There are some voices of reason however. A 05 NOV 2021 by Hayley Bennett in Science Focus entitled: We could radically extend the human lifespan. Here’s why we shouldn’t, the author guides us through some scientific insight into such problems as overpopulation stressing-out our already stressed-out planet to the breaking point, and the intrinsic elitism incumbent with increased longevity. Do we really want billions of centenarians living in roaming, starving hoards outside of fortress Europe and America? We are already headed in that direction with the meager advances we have made so far, why would we want to expand that concept?

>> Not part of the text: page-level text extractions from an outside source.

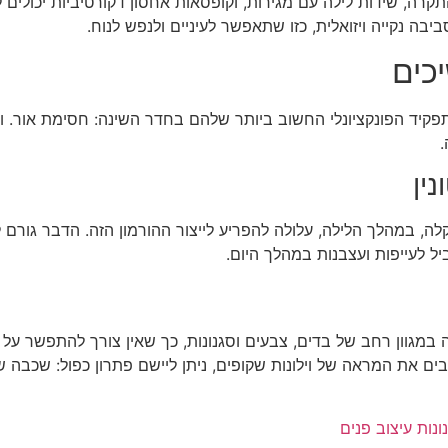
קרה, שידות לילה עם מגירות, וקופסאות אחסון דקורטיביות יכולים 
תפקיד הפונקציונלי החשוב ביותר שלהם בחדר השינה: חסימת אור. וי
.
ין
לו קלה, במהלך הלילה, עלולה להפריע לייצור ההורמון הזה. הדבר גו
ם את המראה של וילונות שקופים, ניתן ליישם פתרון כפול: שכבה של 
ונות עיצוב פנים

Personally, at 57, I like the advice I consistently gave my aunts who lived in good health and activity to 99 and 105 respectively. "Stick around as long as you're having a good time" I used to say, and I hope I can say the same to myself some day. The curse of old age is not just the physical infirmity though, the aches and pains of bones and muscles, it's the heartaches and pains of watching your social circle diminish until it's only you left. This is a weight often hard to bear for older people, and one that can never really be abated at any age. If for no other reason, the emotional strain of advanced longevity may be the best argument yet for not pursuing it.


Will we live on indefinitely in the future? I hope not. As a person of faith, I hope I serve the purpose I was put here for and leave with as graceful an exit as possible, to move on to whatever might come next. To those of you who want the party to go on forever, I only hope you use your borrowed time wisely. Parties are a lot of fun; hopefully the resulting hangover will be worth it in the morning.